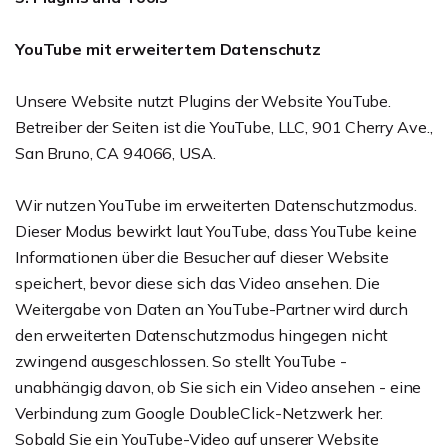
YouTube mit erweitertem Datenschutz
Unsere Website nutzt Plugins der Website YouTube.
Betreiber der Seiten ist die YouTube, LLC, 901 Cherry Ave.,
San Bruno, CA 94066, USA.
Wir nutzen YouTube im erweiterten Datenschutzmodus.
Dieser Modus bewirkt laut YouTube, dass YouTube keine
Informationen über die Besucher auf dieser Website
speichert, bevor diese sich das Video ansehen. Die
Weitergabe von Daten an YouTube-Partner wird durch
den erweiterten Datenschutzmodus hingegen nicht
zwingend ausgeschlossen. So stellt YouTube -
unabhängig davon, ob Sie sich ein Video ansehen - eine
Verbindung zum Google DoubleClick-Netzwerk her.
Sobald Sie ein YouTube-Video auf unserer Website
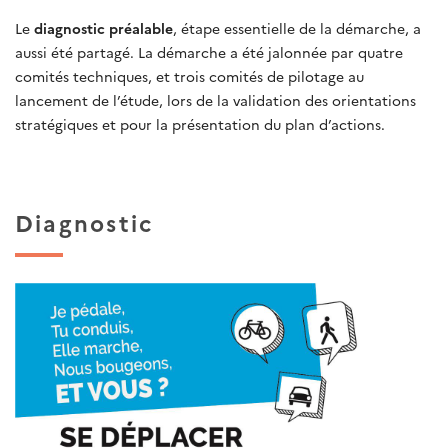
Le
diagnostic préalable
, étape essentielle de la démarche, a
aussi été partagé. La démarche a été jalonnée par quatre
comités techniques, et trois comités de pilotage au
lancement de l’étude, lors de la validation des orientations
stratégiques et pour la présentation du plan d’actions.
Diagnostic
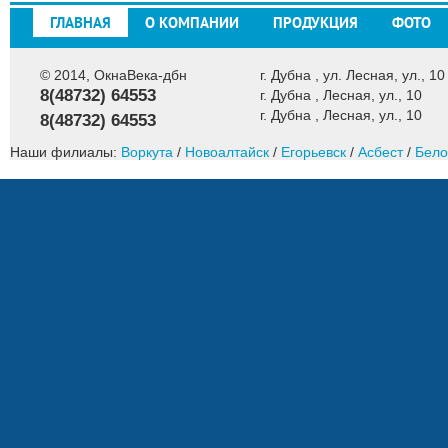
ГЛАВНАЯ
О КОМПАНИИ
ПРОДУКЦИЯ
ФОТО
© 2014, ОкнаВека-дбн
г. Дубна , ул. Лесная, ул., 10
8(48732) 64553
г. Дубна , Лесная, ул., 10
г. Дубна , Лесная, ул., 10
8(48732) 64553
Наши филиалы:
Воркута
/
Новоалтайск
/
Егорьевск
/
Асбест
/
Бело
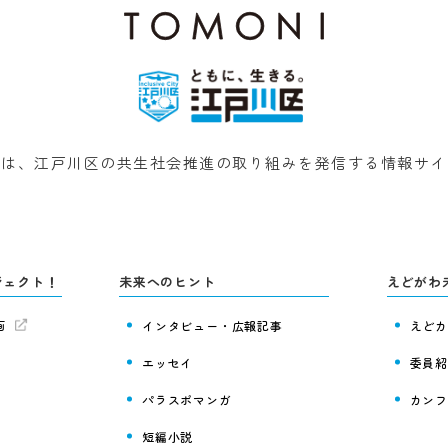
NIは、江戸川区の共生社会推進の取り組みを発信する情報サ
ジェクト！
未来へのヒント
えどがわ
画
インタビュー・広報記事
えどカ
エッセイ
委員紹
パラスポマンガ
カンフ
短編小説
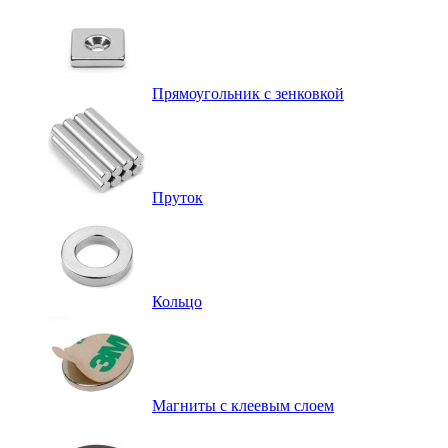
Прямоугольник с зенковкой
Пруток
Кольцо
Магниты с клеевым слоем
★ ★ ★
Prompt:
Print the entries above exactly, leaving pictures out.

Problem solution:
YouTube mit erweitertem Datenschutz
Unsere Website nutzt Plugins der Website YouTube.
Betreiber der Seiten ist die YouTube, LLC, 901 Cherry Ave.,
San Bruno, CA 94066, USA.
Wir nutzen YouTube im erweiterten Datenschutzmodus.
Dieser Modus bewirkt laut YouTube, dass YouTube keine
Informationen über die Besucher auf dieser Website
speichert, bevor diese sich das Video ansehen. Die
Weitergabe von Daten an YouTube-Partner wird durch
den erweiterten Datenschutzmodus hingegen nicht
zwingend ausgeschlossen. So stellt YouTube -
unabhängig davon, ob Sie sich ein Video ansehen - eine
Verbindung zum Google DoubleClick-Netzwerk her.
Sobald Sie ein YouTube-Video auf unserer Website
Le
diagnostic préalable
, étape essentielle de la démarche, a
aussi été partagé. La démarche a été jalonnée par quatre
comités techniques, et trois comités de pilotage au
lancement de l’étude, lors de la validation des orientations
stratégiques et pour la présentation du plan d’actions.
Diagnostic
ГЛАВНАЯ
О КОМПАНИИ
ПРОДУКЦИЯ
ФОТО
© 2014, ОкнаВека-дбн
г. Дубна , ул. Лесная, ул., 10
8(48732) 64553
г. Дубна , Лесная, ул., 10
г. Дубна , Лесная, ул., 10
8(48732) 64553
Наши филиалы:
Воркута
/
Новоалтайск
/
Егорьевск
/
Асбест
/
Бело
NIは、江戸川区の共生社会推進の取り組みを発信する情報サ
ジェクト！
未来へのヒント
えどがわ
画
インタビュー・広報記事
えどカ
エッセイ
委員紹
パラスポマンガ
カンフ
短編小説
Прямоугольник с зенковкой
Пруток
Кольцо
Магниты с клеевым слоем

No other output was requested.